「君達、下校時刻はとっくに過ぎてるよ。そろそろ帰ってもらわないと僕が困るんだけど」
時刻はちょうど7時。いつも学校を見回る時間帯。
「あ、ごめん・・・」
教室の机に腰を下ろした男が決まり悪そうに謝る。
その顔には、見覚えがあった。
「あれ?君は・・・」
言い終わらないうちに彼は僕の言葉を遮り、こっちに近づいて来た。
「覚えてる?俺の事。井川・・・」
「洋祐君でしょ?覚えてるよ」
言葉を遮られたのが、気に食わなかった僕はわざと彼の言葉を遮った。
「俺の事覚えててくれたんだ!超うれしー!!」
彼は笑顔で言った。
僕にはそれがどうして嬉しいのか分からなかった。
「別に。昼に会ったばっかりだし、覚えてるのは当たり前でしょ」
ただ、彼の言葉に対して、冷たく返した。
「それでもやっぱうれしーよ!!」
彼はまた、笑顔で言った。
「やっぱり君は変な人だね」
「えっ?」
「なぁ、俺の存在は無視なわけ?ひどくね?」
僕と彼の会話に入り込んで来たのは、彼の後ろに立っていた男だった。
「あ、忘れてた。こいつは俺の親友の藤田 葵」
藤田という男は軽く頭を下げた。
「どーも。
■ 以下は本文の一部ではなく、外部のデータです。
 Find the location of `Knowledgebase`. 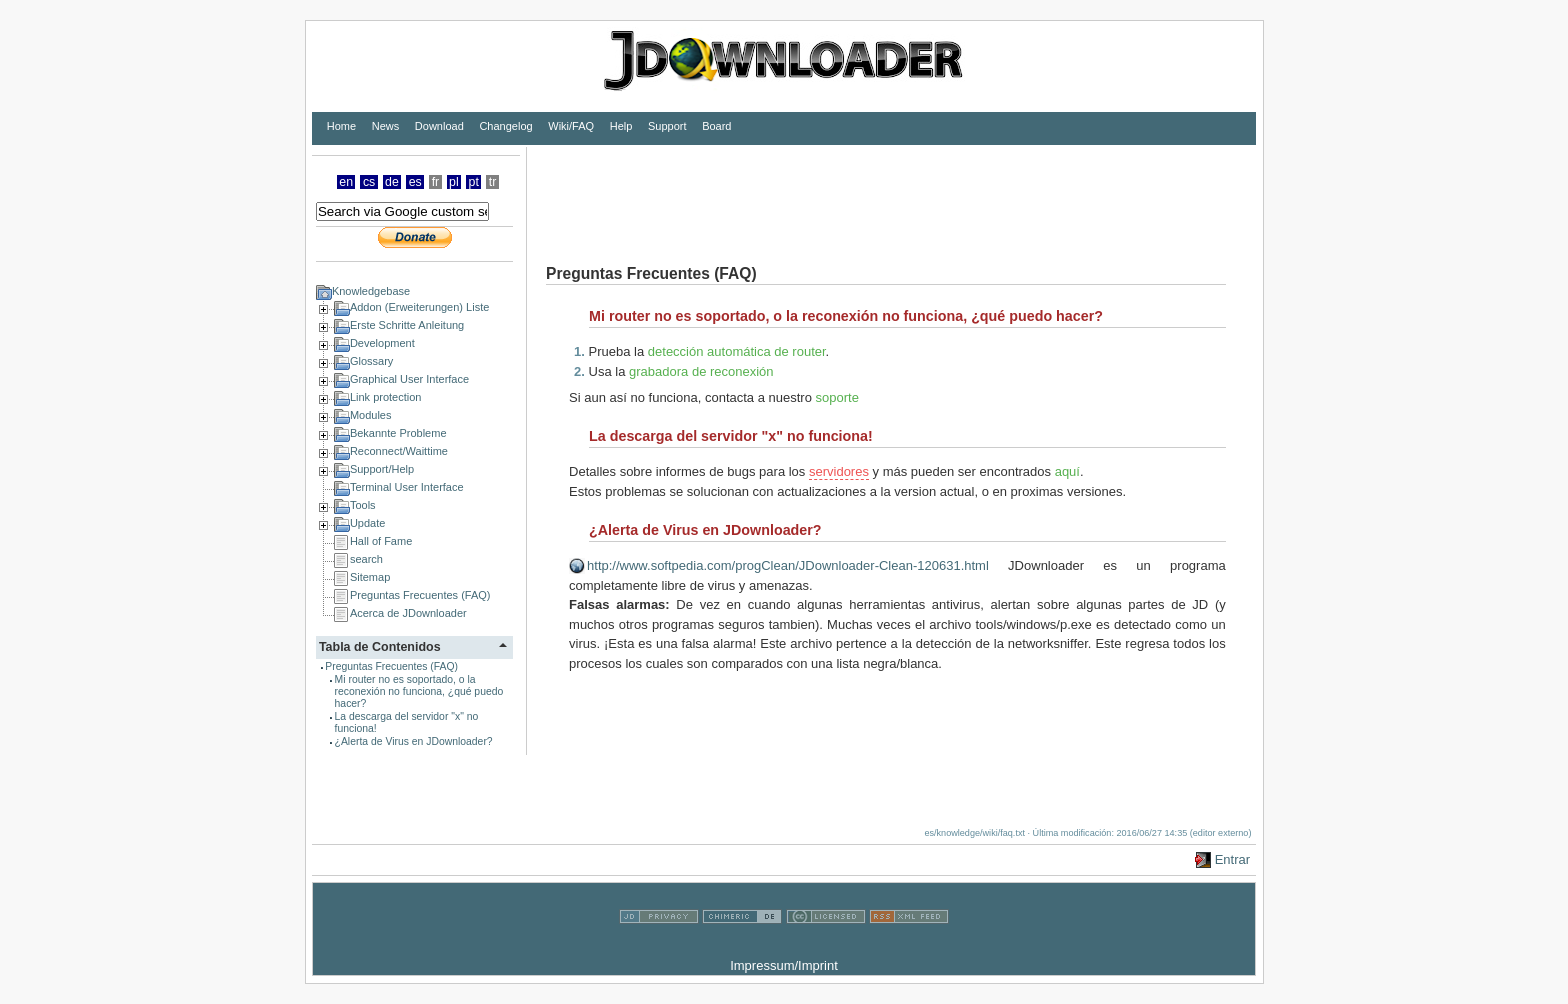 Knowledgebase is located at coordinates (371, 291).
藤田です」
「どうも。苑田 棗です」
僕も軽く頭を下げる。
「君と会うのは、2回目だね」
僕の言葉に井川が大きく反応する。
「えっ!?2人とも会った事あんの!?」
井川の問いかけに藤田が応えた。
「前に、俺が他校で揉め事起こした時に、いろいろ世話になったんだよ」
「あの処理は大変だったよ。わざわざ土下座しに行ったからね」
僕は嫌味を含めて言った。
「そ、それは本当に悪かったし、感謝してる」
藤田は僕に頭を下げた。
「過ぎた事だし、もういいけど。早く帰ってくれる?下校時刻は過ぎてるし、僕も暇じゃないからね」
僕はそう言い残し、教室を後にした。